### Task directions
When you have gone through the records below, state only how many lines include the word "області".

[Opening Dataset excerpts section]

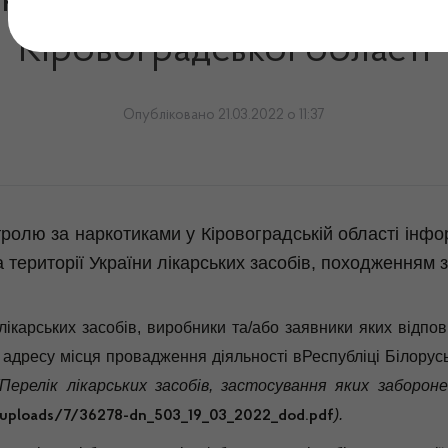
них та лікувально-профіл
Кіровоградської області
Опубліковано 21.03.2022 о 11:37
тролю за наркотиками у Кіровоградській області інф
території України лікарських засобів, походженням з
лікарських засобів, виробники та/або заявники яких відпо
 адресу місця провадження діяльності вРеспубліці Білорус
Перелік лікарських засобів, застосування яких заборон
).
/uploads/7/36278-dn_503_19_03_2022_dod.pdf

[Closing Dataset excerpts section]

### Reply
2